Possibly paywalled: There's finally a Supreme Court battle coming over the nation's main hacking law (Alternative URL)
The Supreme Court is finally considering whether to rein in the nation's sweeping anti-hacking law, which cybersecurity pros say is decades out of date and ill-suited to the modern Internet.
The justices agreed to hear a case this fall that argues law enforcement and prosecutors have routinely applied the law too broadly and used it to criminalize not just hacking into websites but also far more innocuous behavior – such as lying about your name or location while signing up on a website or otherwise violating the site's terms of service.
If the court agrees to narrow how prosecutors can use the law, it would be a huge victory for security researchers.They routinely skirt websites' strict terms of service when they investigate them for bugs that cybercriminals could exploit.
It would also make the Internet far safer, they say. That's because current interpretations of the 1986 law, known as the Computer Fraud and Abuse act (CFAA), have made researchers wary of revealing bugs they find because they fear getting in trouble with police or with companies, which can also sue under the law in civil courts.
"Computer researchers are constantly afraid that a security test they run is going to run them afoul of the law," Tor Ekeland, an attorney who specializes in defending people accused of violating the CFAA, told me. "This law makes the Internet less safe because it chills legitimate information security research and it's bad for the economy because it chills innovation."
The fight centers on whether the law should apply just to hacking or more broadly to breaking rules on a computer.
How many Soylentils read the entire terms of service of all the web sites they visit? In some cases, people have been convicted of crimes for violating them. It would be best to read the entire article before commenting as there are several nuances and historical precedents that it addresses.
(Score: 4, Funny) by DannyB on Thursday April 30 2020, @05:20PM (7 children)
So you are encouraging people to violate SN's TOS?
People today are educated enough to repeat what they are taught but not to question what they are taught.

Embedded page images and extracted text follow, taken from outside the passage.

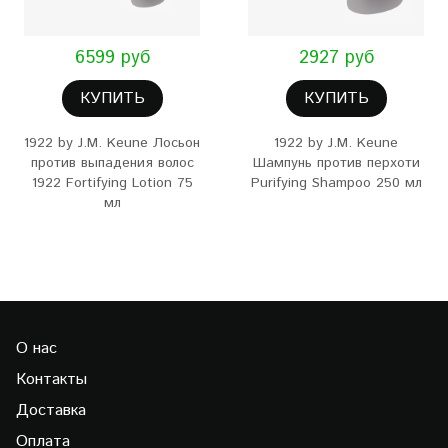
6599 руб
2927 руб
КУПИТЬ
КУПИТЬ
1922 by J.M. Keune Лосьон
1922 by J.M. Keune
против выпадения волос
Шампунь против перхоти
1922 Fortifying Lotion 75
Purifying Shampoo 250 мл
мл
О нас
Контакты
Доставка
Оплата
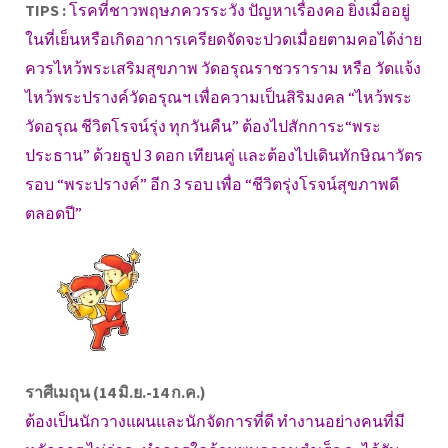
TIPS :
โรคที่ชาวพฤษภควรระวัง ปัญหาเรื่องคอ ยิ่งเมื่ออยู่
ในที่เย็นหรือเกิดอาการเครียดจัดจะปวดเมื่อยตามคอได้ง่าย
ควรไหว้พระเสริมสุขภาพ วัดอรุณราชวราราม หรือ วัดแจ้ง
ไหว้พระปรางค์วัดอรุณฯ เพื่อความเป็นสิริมงคล “ไหว้พระ
วัดอรุณ ชีวิตโรจน์รุ่ง ทุกวันคืน” ต้องไปสักการะ“พระ
ประธาน” ด้วยธูป 3 ดอก เทียนคู่ และต้องไปเดินทักษิณาวัตร
รอบ “พระปรางค์” อีก 3 รอบ เพื่อ “ชีวิตรุ่งโรจน์สุขภาพดี
ตลอดปี”
ราศีเมถุน (14 มิ.ย.-14 ก.ค.)
ต้องเป็นนักวางแผนและนักจัดการที่ดี ทำงานอย่างคนที่มี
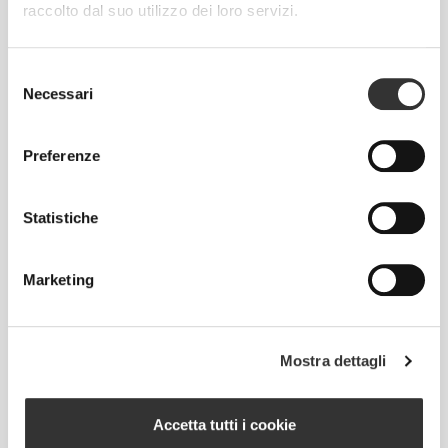
raccolto dal suo utilizzo dei loro servizi.
Muoversi comodamente e
Selezione
liberamente ogni giorno, questo è il
Necessari
del
motto.
consenso
Preferenze
Largo
Statistiche
Marketing
Mostra dettagli
Accetta tutti i cookie
Totale libertà di movimento. Una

(Score: 0) by Anonymous Coward on Thursday April 30 2020, @06:09PM (5 children)
Oh fuck... SN has a TOS?
(Score: 1, Interesting) by Anonymous Coward on Thursday April 30 2020, @07:05PM (4 children)
Not quite, Code of Conduct last time this topic came up.
(Score: 2) by DannyB on Thursday April 30 2020, @09:47PM
The Code of Conduct has not yet been successfully compiled. An work this noble requires the efforts of many artisans before the compiler will be inclined to accept it.
People today are educated enough to repeat what they are taught but not to question what they are taught.
(Score: 1, Troll) by Ethanol-fueled on Thursday April 30 2020, @10:50PM (2 children)
Heh heh...huh huh...you said "CoC."
And as somebody who is penilly challenged, I feel that the term "CoC" discourages diversity and inclusivity and fosters an unsafe atmosphere toward the penilly challenged and penis-envious. I will hereby protest that grave injustive by posting the word NIGGER. And as a Black woman, I am allowed to post that without being modded down.
(Score: 0) by Anonymous Coward on Thursday April 30 2020, @11:18PM
borefest 2020
(Score: 2) by Aegis on Friday May 01 2020, @02:29PM
And Ethanol-feueled would know; he's got a lifetime's worth of experience on being penally challenged and penis-envious.
(Score: 4, Insightful) by captain normal on Thursday April 30 2020, @11:34PM
If we did require people tp RTFA, it would sure speed up reading the threads.
When life isn't going right, go left.